== GOAL OF THE EXERCISE ==
What is wanted is every line below from the one with "MG skladové vozidlá" up to and including the one with "van cookies", retyped exactly, pictures excluded, nothing else.

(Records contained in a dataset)

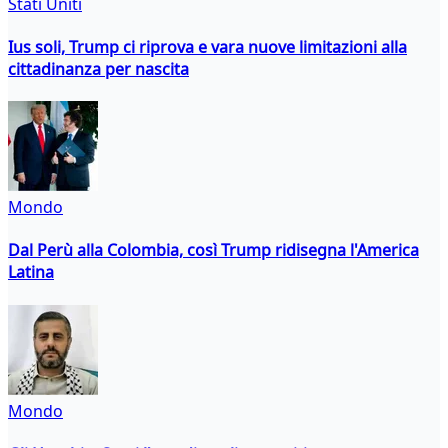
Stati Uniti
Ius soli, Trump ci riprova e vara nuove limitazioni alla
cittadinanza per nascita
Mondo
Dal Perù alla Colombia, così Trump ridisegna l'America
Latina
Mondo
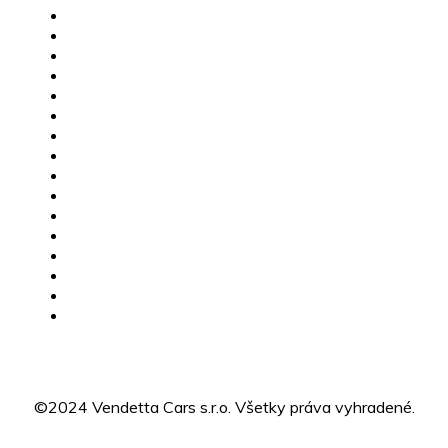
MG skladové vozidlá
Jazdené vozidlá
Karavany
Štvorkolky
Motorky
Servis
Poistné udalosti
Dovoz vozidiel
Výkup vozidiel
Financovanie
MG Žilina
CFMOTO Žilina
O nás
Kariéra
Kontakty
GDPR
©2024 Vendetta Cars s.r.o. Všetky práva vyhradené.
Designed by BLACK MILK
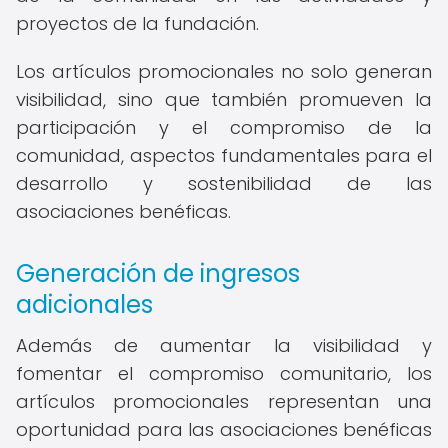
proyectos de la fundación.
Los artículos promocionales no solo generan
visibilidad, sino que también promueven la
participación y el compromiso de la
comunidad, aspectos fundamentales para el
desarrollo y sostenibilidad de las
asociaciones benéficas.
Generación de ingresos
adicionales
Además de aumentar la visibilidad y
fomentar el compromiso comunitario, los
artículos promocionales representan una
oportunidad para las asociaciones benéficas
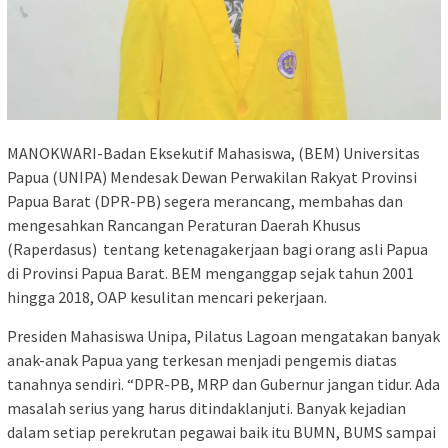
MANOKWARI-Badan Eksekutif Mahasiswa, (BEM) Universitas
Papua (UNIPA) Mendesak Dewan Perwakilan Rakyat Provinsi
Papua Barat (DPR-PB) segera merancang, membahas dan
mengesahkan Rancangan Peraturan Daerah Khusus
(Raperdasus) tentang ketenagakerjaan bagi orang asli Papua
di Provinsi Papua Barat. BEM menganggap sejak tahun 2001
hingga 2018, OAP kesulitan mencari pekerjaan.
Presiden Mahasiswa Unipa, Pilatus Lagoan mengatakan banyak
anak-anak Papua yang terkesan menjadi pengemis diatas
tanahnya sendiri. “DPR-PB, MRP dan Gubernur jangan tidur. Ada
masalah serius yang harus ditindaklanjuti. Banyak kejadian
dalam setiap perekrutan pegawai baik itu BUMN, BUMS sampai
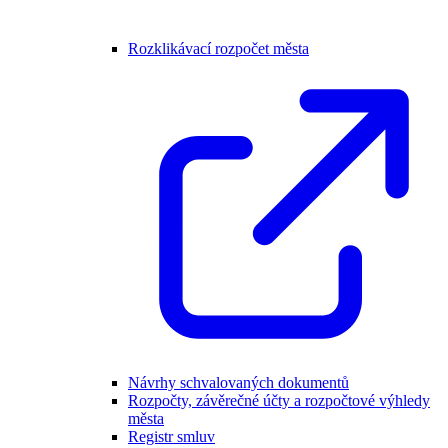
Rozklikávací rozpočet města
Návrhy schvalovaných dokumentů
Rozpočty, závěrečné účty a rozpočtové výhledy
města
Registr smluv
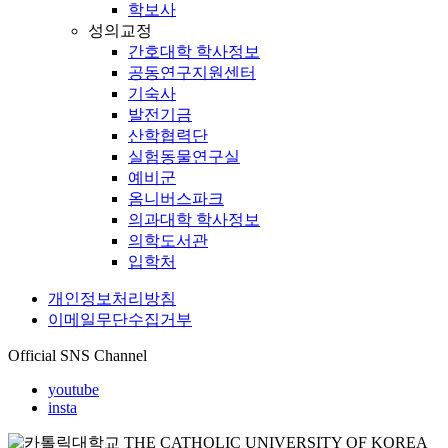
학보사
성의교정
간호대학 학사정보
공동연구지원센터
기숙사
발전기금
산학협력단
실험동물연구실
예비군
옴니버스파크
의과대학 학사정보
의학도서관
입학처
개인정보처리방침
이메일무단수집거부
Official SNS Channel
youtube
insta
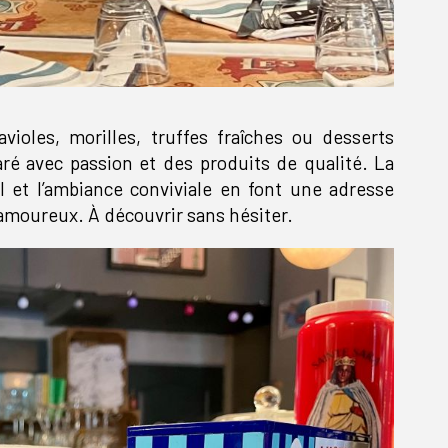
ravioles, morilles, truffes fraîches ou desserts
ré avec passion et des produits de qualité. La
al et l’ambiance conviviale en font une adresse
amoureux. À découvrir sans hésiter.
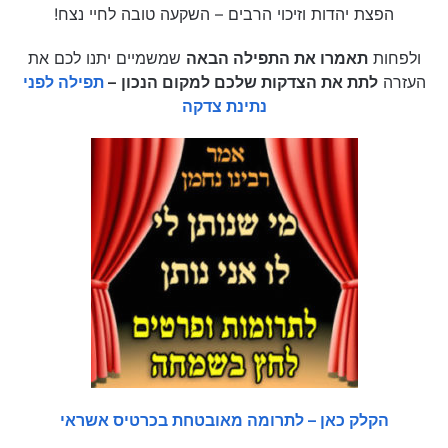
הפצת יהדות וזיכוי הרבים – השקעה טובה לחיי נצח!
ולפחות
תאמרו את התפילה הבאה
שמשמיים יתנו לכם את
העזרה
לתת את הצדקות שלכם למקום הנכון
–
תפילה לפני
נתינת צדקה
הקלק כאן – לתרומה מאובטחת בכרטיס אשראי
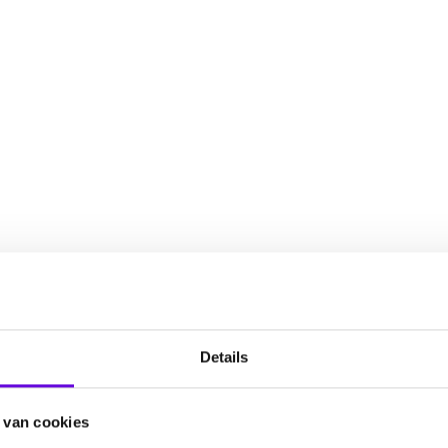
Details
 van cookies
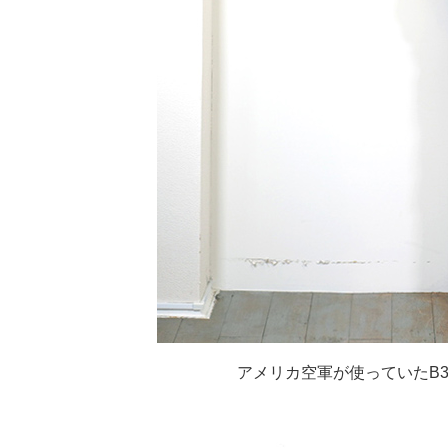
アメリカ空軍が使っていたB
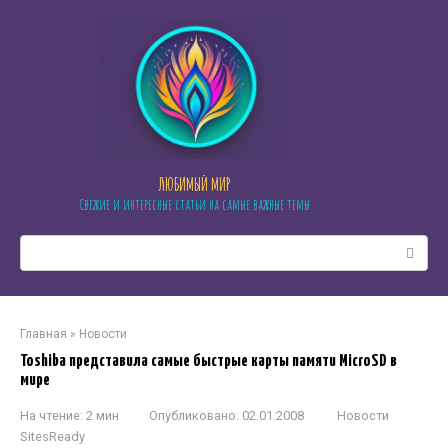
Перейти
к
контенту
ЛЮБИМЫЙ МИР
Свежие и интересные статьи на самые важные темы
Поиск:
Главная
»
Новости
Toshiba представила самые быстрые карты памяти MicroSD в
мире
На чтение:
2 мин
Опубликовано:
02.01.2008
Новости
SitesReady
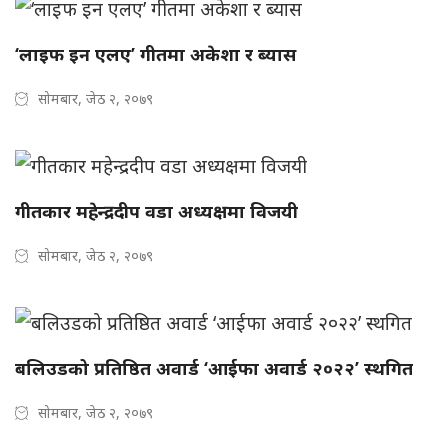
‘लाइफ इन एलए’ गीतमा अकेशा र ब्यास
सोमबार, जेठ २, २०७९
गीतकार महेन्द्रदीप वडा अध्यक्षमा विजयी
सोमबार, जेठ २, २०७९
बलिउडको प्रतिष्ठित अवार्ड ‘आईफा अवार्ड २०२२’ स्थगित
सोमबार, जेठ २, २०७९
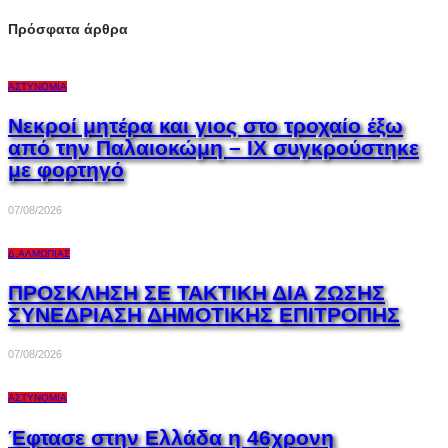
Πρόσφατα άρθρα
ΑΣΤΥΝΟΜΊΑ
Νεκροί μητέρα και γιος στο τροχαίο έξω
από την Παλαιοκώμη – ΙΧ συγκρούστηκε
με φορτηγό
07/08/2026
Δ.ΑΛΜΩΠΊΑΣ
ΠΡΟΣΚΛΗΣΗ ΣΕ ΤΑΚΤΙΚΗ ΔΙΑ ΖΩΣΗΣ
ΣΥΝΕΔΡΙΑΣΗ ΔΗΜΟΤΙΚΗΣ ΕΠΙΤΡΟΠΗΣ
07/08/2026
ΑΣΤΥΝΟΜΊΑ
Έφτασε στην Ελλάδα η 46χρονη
...
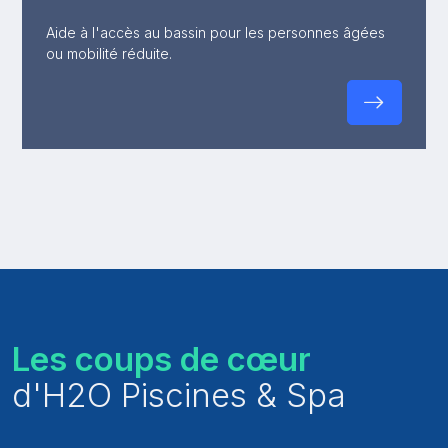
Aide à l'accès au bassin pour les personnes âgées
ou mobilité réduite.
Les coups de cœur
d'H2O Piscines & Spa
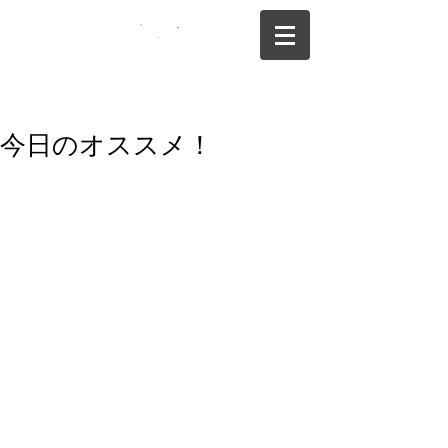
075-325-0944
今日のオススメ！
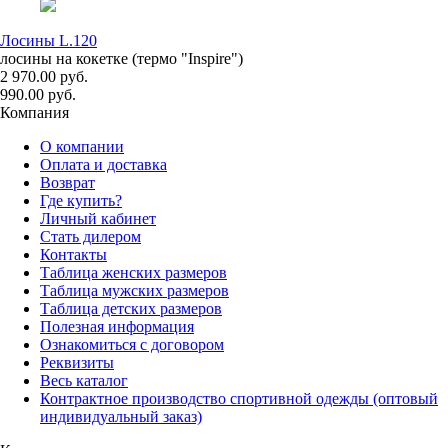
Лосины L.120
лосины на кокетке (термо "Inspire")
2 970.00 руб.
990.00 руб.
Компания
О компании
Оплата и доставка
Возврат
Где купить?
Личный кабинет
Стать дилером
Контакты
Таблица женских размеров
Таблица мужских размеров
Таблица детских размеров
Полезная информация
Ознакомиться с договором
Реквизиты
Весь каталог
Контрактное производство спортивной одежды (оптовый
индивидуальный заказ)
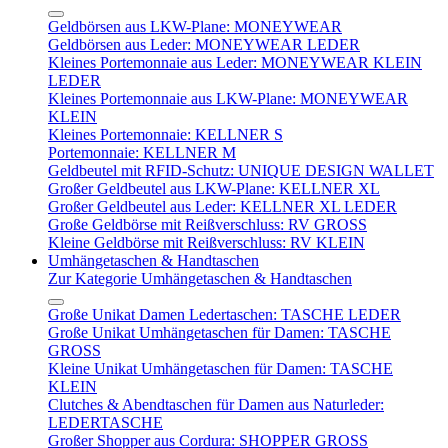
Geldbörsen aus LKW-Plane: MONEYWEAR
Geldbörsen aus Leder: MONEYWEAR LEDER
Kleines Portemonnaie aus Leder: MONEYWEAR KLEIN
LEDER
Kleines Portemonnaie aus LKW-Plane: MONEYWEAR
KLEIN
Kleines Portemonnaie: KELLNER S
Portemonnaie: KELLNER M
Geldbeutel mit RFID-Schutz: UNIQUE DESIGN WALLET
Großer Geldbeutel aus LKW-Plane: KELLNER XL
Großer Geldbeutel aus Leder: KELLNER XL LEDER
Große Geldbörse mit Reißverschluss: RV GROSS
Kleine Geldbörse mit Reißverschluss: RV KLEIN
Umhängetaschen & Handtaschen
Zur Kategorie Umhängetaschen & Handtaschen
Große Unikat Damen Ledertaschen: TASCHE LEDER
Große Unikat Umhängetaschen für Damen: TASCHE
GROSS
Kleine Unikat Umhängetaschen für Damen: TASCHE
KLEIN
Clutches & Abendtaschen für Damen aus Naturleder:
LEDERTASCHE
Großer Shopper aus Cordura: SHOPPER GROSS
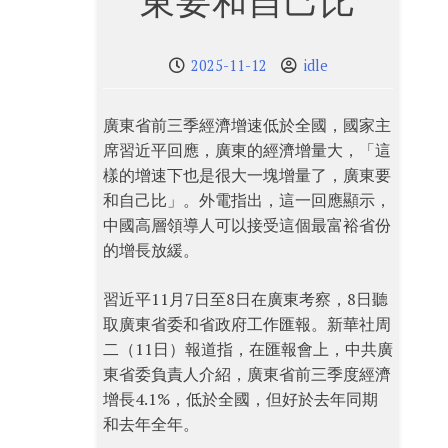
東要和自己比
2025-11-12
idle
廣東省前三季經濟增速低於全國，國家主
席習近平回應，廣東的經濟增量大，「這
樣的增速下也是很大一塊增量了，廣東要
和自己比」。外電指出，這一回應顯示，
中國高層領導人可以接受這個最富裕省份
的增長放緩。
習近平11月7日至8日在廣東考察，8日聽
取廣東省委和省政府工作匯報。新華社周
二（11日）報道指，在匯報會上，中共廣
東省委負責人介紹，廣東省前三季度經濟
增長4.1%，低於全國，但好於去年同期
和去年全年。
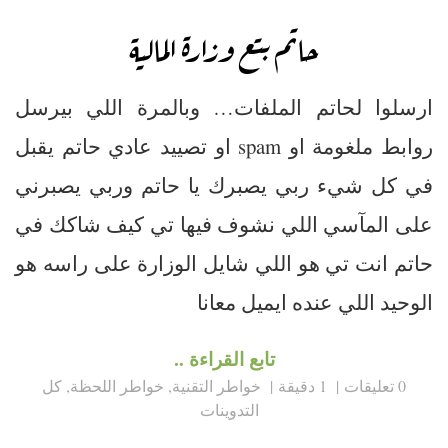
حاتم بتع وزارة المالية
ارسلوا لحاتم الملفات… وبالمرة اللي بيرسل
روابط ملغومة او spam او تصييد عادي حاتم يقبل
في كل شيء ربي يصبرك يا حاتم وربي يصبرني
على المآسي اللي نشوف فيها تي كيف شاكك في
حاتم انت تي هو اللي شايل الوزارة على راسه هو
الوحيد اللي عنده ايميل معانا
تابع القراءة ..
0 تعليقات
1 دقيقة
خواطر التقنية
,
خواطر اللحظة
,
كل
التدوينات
==
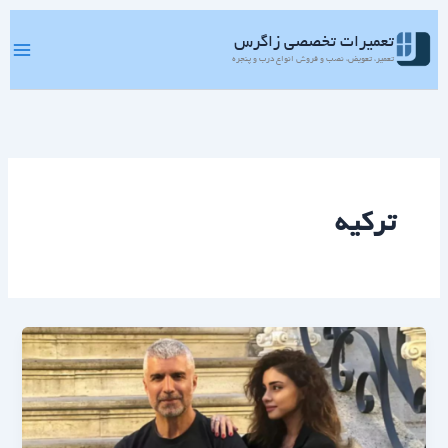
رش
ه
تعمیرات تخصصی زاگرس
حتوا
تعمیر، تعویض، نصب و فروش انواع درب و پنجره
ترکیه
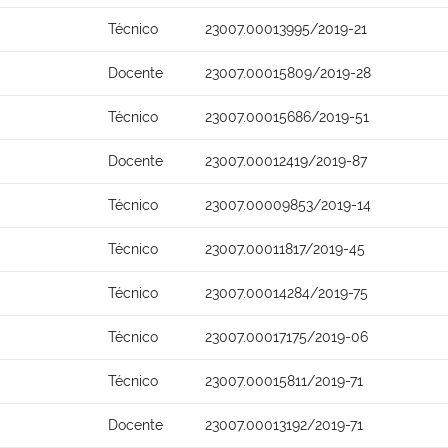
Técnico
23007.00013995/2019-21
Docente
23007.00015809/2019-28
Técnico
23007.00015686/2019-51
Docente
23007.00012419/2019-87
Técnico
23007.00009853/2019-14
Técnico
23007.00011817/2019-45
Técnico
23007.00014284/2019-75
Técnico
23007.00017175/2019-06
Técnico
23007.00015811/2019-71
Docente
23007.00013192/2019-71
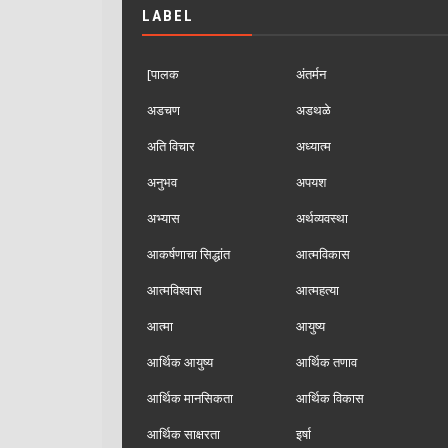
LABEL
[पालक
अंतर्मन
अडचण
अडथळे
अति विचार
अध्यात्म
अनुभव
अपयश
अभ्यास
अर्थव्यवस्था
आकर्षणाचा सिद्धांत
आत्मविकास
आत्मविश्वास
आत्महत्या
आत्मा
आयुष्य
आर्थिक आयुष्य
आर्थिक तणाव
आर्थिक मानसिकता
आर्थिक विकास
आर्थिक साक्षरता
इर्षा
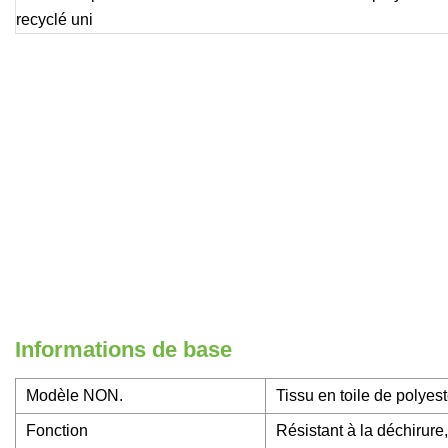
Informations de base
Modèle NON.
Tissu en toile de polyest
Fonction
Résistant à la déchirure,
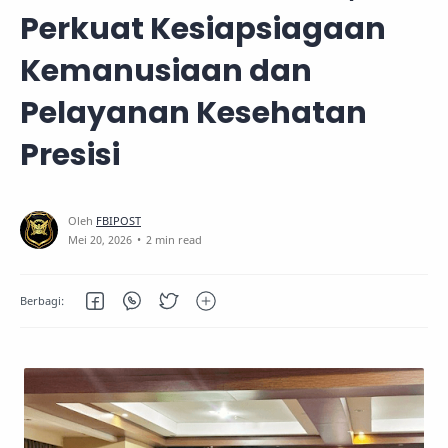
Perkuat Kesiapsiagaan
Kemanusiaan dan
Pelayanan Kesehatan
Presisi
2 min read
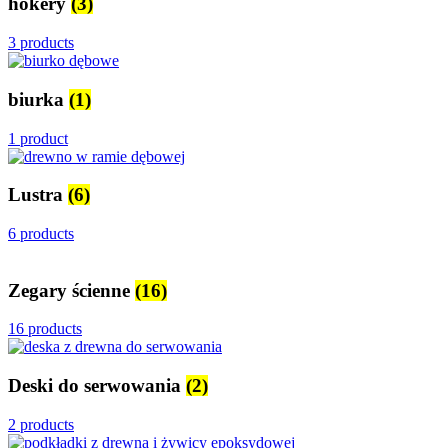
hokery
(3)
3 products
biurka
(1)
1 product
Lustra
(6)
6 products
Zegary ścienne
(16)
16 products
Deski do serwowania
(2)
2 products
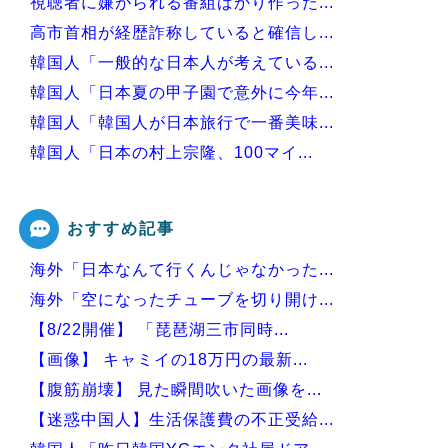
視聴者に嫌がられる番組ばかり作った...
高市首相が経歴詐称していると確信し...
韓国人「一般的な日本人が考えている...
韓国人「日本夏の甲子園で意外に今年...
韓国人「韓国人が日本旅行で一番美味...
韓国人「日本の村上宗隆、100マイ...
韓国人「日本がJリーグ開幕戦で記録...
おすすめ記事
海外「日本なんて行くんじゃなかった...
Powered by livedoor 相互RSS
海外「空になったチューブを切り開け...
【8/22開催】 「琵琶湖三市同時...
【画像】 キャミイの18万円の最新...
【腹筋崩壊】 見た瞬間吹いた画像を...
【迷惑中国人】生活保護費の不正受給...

== RESULT ==
MG skladové vozidlá
Jazdené vozidlá
Karavany
Štvorkolky
Motorky
Servis
Poistné udalosti
Dovoz vozidiel
Výkup vozidiel
Financovanie
MG Žilina
CFMOTO Žilina
O nás
Kariéra
Kontakty
GDPR
©2024 Vendetta Cars s.r.o. Všetky práva vyhradené.
Designed by BLACK MILK
proyectos de la fundación.
Los artículos promocionales no solo generan
visibilidad, sino que también promueven la
participación y el compromiso de la
comunidad, aspectos fundamentales para el
desarrollo y sostenibilidad de las
asociaciones benéficas.
Generación de ingresos
adicionales
Además de aumentar la visibilidad y
fomentar el compromiso comunitario, los
artículos promocionales representan una
oportunidad para las asociaciones benéficas
MANOKWARI-Badan Eksekutif Mahasiswa, (BEM) Universitas
Papua (UNIPA) Mendesak Dewan Perwakilan Rakyat Provinsi
Papua Barat (DPR-PB) segera merancang, membahas dan
mengesahkan Rancangan Peraturan Daerah Khusus
(Raperdasus) tentang ketenagakerjaan bagi orang asli Papua
di Provinsi Papua Barat. BEM menganggap sejak tahun 2001
hingga 2018, OAP kesulitan mencari pekerjaan.
Presiden Mahasiswa Unipa, Pilatus Lagoan mengatakan banyak
anak-anak Papua yang terkesan menjadi pengemis diatas
tanahnya sendiri. “DPR-PB, MRP dan Gubernur jangan tidur. Ada
masalah serius yang harus ditindaklanjuti. Banyak kejadian
dalam setiap perekrutan pegawai baik itu BUMN, BUMS sampai
Rozklikávací rozpočet města
Návrhy schvalovaných dokumentů
Rozpočty, závěrečné účty a rozpočtové výhledy
města
Registr smluv
학보사
성의교정
간호대학 학사정보
공동연구지원센터
기숙사
발전기금
산학협력단
실험동물연구실
예비군
옴니버스파크
의과대학 학사정보
의학도서관
입학처
개인정보처리방침
이메일무단수집거부
Official SNS Channel
youtube
insta
ravioles, morilles, truffes fraîches ou desserts
ré avec passion et des produits de qualité. La
al et l’ambiance conviviale en font une adresse
amoureux. À découvrir sans hésiter.
הפצת יהדות וזיכוי הרבים – השקעה טובה לחיי נצח!
ולפחות
תאמרו את התפילה הבאה
שמשמיים יתנו לכם את
העזרה
לתת את הצדקות שלכם למקום הנכון
–
תפילה לפני
נתינת צדקה
הקלק כאן – לתרומה מאובטחת בכרטיס אשראי
Details
 van cookies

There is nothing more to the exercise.